- **Assignment**
Verbatim output required. Print the data in full.

--- START ---

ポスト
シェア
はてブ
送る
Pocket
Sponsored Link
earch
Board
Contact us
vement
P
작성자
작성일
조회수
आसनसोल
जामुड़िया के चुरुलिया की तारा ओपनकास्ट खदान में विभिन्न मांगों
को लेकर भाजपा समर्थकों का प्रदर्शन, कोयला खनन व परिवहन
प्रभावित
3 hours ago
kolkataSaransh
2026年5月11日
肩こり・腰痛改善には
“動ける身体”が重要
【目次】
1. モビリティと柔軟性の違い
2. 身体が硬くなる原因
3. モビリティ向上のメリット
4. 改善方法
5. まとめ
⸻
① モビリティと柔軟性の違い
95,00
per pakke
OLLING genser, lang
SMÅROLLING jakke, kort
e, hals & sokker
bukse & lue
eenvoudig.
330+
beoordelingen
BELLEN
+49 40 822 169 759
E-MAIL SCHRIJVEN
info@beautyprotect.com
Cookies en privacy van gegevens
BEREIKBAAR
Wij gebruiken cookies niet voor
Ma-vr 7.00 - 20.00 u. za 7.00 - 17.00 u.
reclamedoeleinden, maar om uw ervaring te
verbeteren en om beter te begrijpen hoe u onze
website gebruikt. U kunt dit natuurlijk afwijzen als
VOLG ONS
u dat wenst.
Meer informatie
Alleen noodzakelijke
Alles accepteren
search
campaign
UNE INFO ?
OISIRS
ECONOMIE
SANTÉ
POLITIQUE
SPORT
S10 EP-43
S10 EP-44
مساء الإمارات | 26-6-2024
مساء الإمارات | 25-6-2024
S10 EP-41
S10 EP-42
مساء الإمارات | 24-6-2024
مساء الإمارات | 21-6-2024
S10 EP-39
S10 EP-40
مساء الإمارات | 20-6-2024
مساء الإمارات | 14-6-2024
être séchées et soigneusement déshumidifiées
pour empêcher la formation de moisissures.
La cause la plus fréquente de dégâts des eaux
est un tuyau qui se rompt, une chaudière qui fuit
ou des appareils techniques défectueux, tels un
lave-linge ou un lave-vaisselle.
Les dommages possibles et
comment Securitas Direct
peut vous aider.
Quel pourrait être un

--- END ---

- **Completed exercise**
ポスト
シェア
はてブ
送る
Pocket
Sponsored Link
earch
Board
Contact us
vement
P
작성자
작성일
조회수
आसनसोल
जामुड़िया के चुरुलिया की तारा ओपनकास्ट खदान में विभिन्न मांगों
को लेकर भाजपा समर्थकों का प्रदर्शन, कोयला खनन व परिवहन
प्रभावित
3 hours ago
kolkataSaransh
2026年5月11日
肩こり・腰痛改善には
“動ける身体”が重要
【目次】
1. モビリティと柔軟性の違い
2. 身体が硬くなる原因
3. モビリティ向上のメリット
4. 改善方法
5. まとめ
⸻
① モビリティと柔軟性の違い
95,00
per pakke
OLLING genser, lang
SMÅROLLING jakke, kort
e, hals & sokker
bukse & lue
eenvoudig.
330+
beoordelingen
BELLEN
+49 40 822 169 759
E-MAIL SCHRIJVEN
info@beautyprotect.com
Cookies en privacy van gegevens
BEREIKBAAR
Wij gebruiken cookies niet voor
Ma-vr 7.00 - 20.00 u. za 7.00 - 17.00 u.
reclamedoeleinden, maar om uw ervaring te
verbeteren en om beter te begrijpen hoe u onze
website gebruikt. U kunt dit natuurlijk afwijzen als
VOLG ONS
u dat wenst.
Meer informatie
Alleen noodzakelijke
Alles accepteren
search
campaign
UNE INFO ?
OISIRS
ECONOMIE
SANTÉ
POLITIQUE
SPORT
S10 EP-43
S10 EP-44
مساء الإمارات | 26-6-2024
مساء الإمارات | 25-6-2024
S10 EP-41
S10 EP-42
مساء الإمارات | 24-6-2024
مساء الإمارات | 21-6-2024
S10 EP-39
S10 EP-40
مساء الإمارات | 20-6-2024
مساء الإمارات | 14-6-2024
être séchées et soigneusement déshumidifiées
pour empêcher la formation de moisissures.
La cause la plus fréquente de dégâts des eaux
est un tuyau qui se rompt, une chaudière qui fuit
ou des appareils techniques défectueux, tels un
lave-linge ou un lave-vaisselle.
Les dommages possibles et
comment Securitas Direct
peut vous aider.
Quel pourrait être un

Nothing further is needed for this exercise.